Instructions for the task
These records must be written out again exactly.

(Collected data)
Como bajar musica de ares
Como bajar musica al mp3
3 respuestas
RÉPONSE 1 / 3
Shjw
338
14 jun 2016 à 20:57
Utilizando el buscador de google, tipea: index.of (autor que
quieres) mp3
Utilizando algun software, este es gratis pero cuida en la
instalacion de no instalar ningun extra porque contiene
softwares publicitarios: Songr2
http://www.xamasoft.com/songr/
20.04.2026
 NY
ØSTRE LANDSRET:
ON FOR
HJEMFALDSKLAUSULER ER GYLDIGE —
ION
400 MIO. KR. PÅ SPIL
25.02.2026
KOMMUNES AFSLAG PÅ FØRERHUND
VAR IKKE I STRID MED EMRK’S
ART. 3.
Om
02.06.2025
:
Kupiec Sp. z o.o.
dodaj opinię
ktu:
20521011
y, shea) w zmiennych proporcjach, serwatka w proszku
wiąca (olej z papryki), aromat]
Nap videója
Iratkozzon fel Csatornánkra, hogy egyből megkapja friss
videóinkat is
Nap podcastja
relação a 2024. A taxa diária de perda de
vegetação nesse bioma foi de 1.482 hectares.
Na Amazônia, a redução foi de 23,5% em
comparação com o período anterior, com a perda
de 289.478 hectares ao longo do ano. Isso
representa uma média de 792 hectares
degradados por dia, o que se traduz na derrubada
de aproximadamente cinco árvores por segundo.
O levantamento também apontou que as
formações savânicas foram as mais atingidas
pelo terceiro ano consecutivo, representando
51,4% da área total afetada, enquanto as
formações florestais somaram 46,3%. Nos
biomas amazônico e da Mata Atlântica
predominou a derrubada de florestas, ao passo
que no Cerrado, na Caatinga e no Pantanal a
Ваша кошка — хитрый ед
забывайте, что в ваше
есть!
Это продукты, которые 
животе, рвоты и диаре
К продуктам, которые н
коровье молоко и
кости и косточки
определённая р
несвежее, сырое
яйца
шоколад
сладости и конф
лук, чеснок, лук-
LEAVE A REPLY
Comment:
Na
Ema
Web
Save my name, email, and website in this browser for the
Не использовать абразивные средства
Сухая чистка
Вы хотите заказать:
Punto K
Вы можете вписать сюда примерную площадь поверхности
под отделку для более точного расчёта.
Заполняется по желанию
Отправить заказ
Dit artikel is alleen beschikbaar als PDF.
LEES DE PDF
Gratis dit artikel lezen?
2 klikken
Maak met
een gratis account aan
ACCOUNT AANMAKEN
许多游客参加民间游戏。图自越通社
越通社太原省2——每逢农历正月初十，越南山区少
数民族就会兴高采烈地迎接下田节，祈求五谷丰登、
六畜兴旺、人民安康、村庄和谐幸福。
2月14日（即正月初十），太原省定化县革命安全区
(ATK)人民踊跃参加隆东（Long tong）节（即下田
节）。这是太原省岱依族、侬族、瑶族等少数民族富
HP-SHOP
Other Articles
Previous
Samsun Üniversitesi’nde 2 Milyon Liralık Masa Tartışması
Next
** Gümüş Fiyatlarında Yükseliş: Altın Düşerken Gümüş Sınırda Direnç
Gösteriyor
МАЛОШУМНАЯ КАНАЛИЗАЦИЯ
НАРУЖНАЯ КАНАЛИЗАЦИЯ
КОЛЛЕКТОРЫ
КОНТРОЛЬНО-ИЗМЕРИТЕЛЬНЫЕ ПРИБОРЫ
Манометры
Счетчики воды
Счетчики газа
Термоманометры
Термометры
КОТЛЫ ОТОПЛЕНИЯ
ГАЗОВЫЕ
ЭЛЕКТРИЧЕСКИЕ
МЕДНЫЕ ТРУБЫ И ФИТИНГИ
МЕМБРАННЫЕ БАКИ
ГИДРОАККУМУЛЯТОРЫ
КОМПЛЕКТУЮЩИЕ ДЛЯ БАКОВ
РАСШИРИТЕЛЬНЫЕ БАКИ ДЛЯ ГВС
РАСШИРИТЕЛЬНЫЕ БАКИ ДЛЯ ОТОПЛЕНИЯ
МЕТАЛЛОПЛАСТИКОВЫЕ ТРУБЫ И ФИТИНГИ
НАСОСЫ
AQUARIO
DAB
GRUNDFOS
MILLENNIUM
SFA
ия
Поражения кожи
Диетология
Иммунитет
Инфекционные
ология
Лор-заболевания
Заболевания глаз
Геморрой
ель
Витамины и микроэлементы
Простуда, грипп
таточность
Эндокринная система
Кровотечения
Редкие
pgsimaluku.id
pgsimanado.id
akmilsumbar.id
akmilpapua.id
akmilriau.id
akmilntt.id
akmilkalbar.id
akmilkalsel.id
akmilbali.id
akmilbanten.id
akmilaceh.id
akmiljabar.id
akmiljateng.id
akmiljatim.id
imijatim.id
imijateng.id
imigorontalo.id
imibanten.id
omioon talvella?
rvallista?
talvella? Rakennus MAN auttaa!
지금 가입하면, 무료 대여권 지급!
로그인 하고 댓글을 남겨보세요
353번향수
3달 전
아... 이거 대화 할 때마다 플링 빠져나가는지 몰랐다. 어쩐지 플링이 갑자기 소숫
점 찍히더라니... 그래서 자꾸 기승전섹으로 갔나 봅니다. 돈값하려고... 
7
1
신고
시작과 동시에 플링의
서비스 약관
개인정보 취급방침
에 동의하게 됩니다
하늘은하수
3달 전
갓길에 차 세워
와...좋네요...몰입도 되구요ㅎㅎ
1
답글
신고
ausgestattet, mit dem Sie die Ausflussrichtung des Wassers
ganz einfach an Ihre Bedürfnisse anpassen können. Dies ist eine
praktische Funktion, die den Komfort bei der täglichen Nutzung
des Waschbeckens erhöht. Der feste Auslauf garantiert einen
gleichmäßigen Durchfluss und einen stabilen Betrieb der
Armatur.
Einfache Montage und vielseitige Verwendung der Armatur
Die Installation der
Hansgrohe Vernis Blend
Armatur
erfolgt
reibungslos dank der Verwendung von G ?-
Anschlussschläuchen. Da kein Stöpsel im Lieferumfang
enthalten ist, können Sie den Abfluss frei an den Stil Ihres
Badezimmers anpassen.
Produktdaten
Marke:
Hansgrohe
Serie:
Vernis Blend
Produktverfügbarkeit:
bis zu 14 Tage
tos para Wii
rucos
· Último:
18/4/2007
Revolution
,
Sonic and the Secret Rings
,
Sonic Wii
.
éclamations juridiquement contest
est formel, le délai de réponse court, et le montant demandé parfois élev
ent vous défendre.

Answer section
Como bajar musica de ares
Como bajar musica al mp3
3 respuestas
RÉPONSE 1 / 3
Shjw
338
14 jun 2016 à 20:57
Utilizando el buscador de google, tipea: index.of (autor que
quieres) mp3
Utilizando algun software, este es gratis pero cuida en la
instalacion de no instalar ningun extra porque contiene
softwares publicitarios: Songr2
http://www.xamasoft.com/songr/
20.04.2026
 NY
ØSTRE LANDSRET:
ON FOR
HJEMFALDSKLAUSULER ER GYLDIGE —
ION
400 MIO. KR. PÅ SPIL
25.02.2026
KOMMUNES AFSLAG PÅ FØRERHUND
VAR IKKE I STRID MED EMRK’S
ART. 3.
Om
02.06.2025
:
Kupiec Sp. z o.o.
dodaj opinię
ktu:
20521011
y, shea) w zmiennych proporcjach, serwatka w proszku
wiąca (olej z papryki), aromat]
Nap videója
Iratkozzon fel Csatornánkra, hogy egyből megkapja friss
videóinkat is
Nap podcastja
relação a 2024. A taxa diária de perda de
vegetação nesse bioma foi de 1.482 hectares.
Na Amazônia, a redução foi de 23,5% em
comparação com o período anterior, com a perda
de 289.478 hectares ao longo do ano. Isso
representa uma média de 792 hectares
degradados por dia, o que se traduz na derrubada
de aproximadamente cinco árvores por segundo.
O levantamento também apontou que as
formações savânicas foram as mais atingidas
pelo terceiro ano consecutivo, representando
51,4% da área total afetada, enquanto as
formações florestais somaram 46,3%. Nos
biomas amazônico e da Mata Atlântica
predominou a derrubada de florestas, ao passo
que no Cerrado, na Caatinga e no Pantanal a
Ваша кошка — хитрый ед
забывайте, что в ваше
есть!
Это продукты, которые 
животе, рвоты и диаре
К продуктам, которые н
коровье молоко и
кости и косточки
определённая р
несвежее, сырое
яйца
шоколад
сладости и конф
лук, чеснок, лук-
LEAVE A REPLY
Comment:
Na
Ema
Web
Save my name, email, and website in this browser for the
Не использовать абразивные средства
Сухая чистка
Вы хотите заказать:
Punto K
Вы можете вписать сюда примерную площадь поверхности
под отделку для более точного расчёта.
Заполняется по желанию
Отправить заказ
Dit artikel is alleen beschikbaar als PDF.
LEES DE PDF
Gratis dit artikel lezen?
2 klikken
Maak met
een gratis account aan
ACCOUNT AANMAKEN
许多游客参加民间游戏。图自越通社
越通社太原省2——每逢农历正月初十，越南山区少
数民族就会兴高采烈地迎接下田节，祈求五谷丰登、
六畜兴旺、人民安康、村庄和谐幸福。
2月14日（即正月初十），太原省定化县革命安全区
(ATK)人民踊跃参加隆东（Long tong）节（即下田
节）。这是太原省岱依族、侬族、瑶族等少数民族富
HP-SHOP
Other Articles
Previous
Samsun Üniversitesi’nde 2 Milyon Liralık Masa Tartışması
Next
** Gümüş Fiyatlarında Yükseliş: Altın Düşerken Gümüş Sınırda Direnç
Gösteriyor
МАЛОШУМНАЯ КАНАЛИЗАЦИЯ
НАРУЖНАЯ КАНАЛИЗАЦИЯ
КОЛЛЕКТОРЫ
КОНТРОЛЬНО-ИЗМЕРИТЕЛЬНЫЕ ПРИБОРЫ
Манометры
Счетчики воды
Счетчики газа
Термоманометры
Термометры
КОТЛЫ ОТОПЛЕНИЯ
ГАЗОВЫЕ
ЭЛЕКТРИЧЕСКИЕ
МЕДНЫЕ ТРУБЫ И ФИТИНГИ
МЕМБРАННЫЕ БАКИ
ГИДРОАККУМУЛЯТОРЫ
КОМПЛЕКТУЮЩИЕ ДЛЯ БАКОВ
РАСШИРИТЕЛЬНЫЕ БАКИ ДЛЯ ГВС
РАСШИРИТЕЛЬНЫЕ БАКИ ДЛЯ ОТОПЛЕНИЯ
МЕТАЛЛОПЛАСТИКОВЫЕ ТРУБЫ И ФИТИНГИ
НАСОСЫ
AQUARIO
DAB
GRUNDFOS
MILLENNIUM
SFA
ия
Поражения кожи
Диетология
Иммунитет
Инфекционные
ология
Лор-заболевания
Заболевания глаз
Геморрой
ель
Витамины и микроэлементы
Простуда, грипп
таточность
Эндокринная система
Кровотечения
Редкие
pgsimaluku.id
pgsimanado.id
akmilsumbar.id
akmilpapua.id
akmilriau.id
akmilntt.id
akmilkalbar.id
akmilkalsel.id
akmilbali.id
akmilbanten.id
akmilaceh.id
akmiljabar.id
akmiljateng.id
akmiljatim.id
imijatim.id
imijateng.id
imigorontalo.id
imibanten.id
omioon talvella?
rvallista?
talvella? Rakennus MAN auttaa!
지금 가입하면, 무료 대여권 지급!
로그인 하고 댓글을 남겨보세요
353번향수
3달 전
아... 이거 대화 할 때마다 플링 빠져나가는지 몰랐다. 어쩐지 플링이 갑자기 소숫
점 찍히더라니... 그래서 자꾸 기승전섹으로 갔나 봅니다. 돈값하려고... 
7
1
신고
시작과 동시에 플링의
서비스 약관
개인정보 취급방침
에 동의하게 됩니다
하늘은하수
3달 전
갓길에 차 세워
와...좋네요...몰입도 되구요ㅎㅎ
1
답글
신고
ausgestattet, mit dem Sie die Ausflussrichtung des Wassers
ganz einfach an Ihre Bedürfnisse anpassen können. Dies ist eine
praktische Funktion, die den Komfort bei der täglichen Nutzung
des Waschbeckens erhöht. Der feste Auslauf garantiert einen
gleichmäßigen Durchfluss und einen stabilen Betrieb der
Armatur.
Einfache Montage und vielseitige Verwendung der Armatur
Die Installation der
Hansgrohe Vernis Blend
Armatur
erfolgt
reibungslos dank der Verwendung von G ?-
Anschlussschläuchen. Da kein Stöpsel im Lieferumfang
enthalten ist, können Sie den Abfluss frei an den Stil Ihres
Badezimmers anpassen.
Produktdaten
Marke:
Hansgrohe
Serie:
Vernis Blend
Produktverfügbarkeit:
bis zu 14 Tage
tos para Wii
rucos
· Último:
18/4/2007
Revolution
,
Sonic and the Secret Rings
,
Sonic Wii
.
éclamations juridiquement contest
est formel, le délai de réponse court, et le montant demandé parfois élev
ent vous défendre.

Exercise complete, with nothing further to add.